▸ About this task: Give the entries again exactly, without pictures.

Dataset excerpts
--

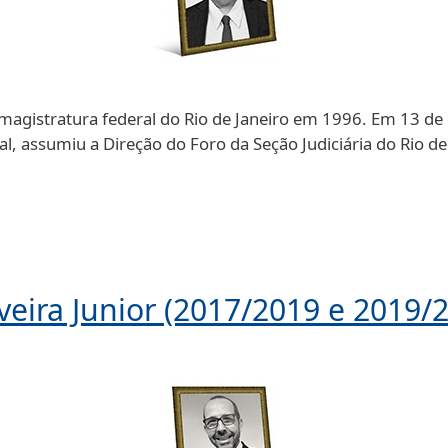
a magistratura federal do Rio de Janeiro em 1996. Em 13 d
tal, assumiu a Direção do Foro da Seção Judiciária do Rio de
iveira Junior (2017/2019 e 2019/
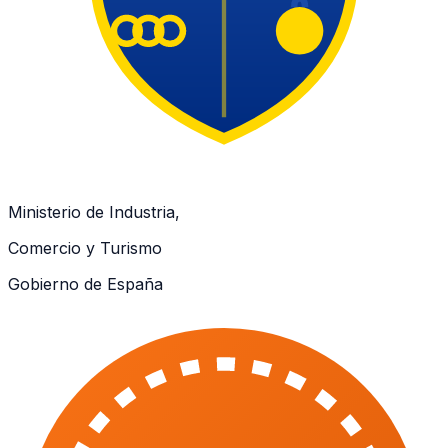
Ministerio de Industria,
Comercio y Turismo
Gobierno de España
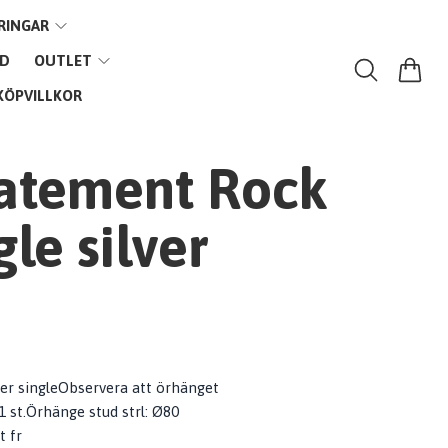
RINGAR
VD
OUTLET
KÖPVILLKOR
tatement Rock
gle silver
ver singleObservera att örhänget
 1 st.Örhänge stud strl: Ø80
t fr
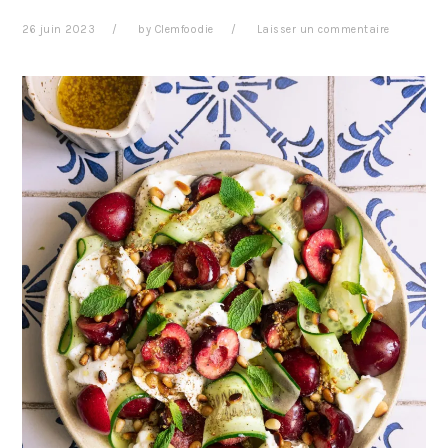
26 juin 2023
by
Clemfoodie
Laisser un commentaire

--

▸ Answer space:
a magistratura federal do Rio de Janeiro em 1996. Em 13 d
tal, assumiu a Direção do Foro da Seção Judiciária do Rio de
iveira Junior (2017/2019 e 2019/
Ministerio de Industria,
Comercio y Turismo
Gobierno de España
RINGAR
VD
OUTLET
KÖPVILLKOR
tatement Rock
gle silver
ver singleObservera att örhänget
 1 st.Örhänge stud strl: Ø80
t fr
26 juin 2023
by
Clemfoodie
Laisser un commentaire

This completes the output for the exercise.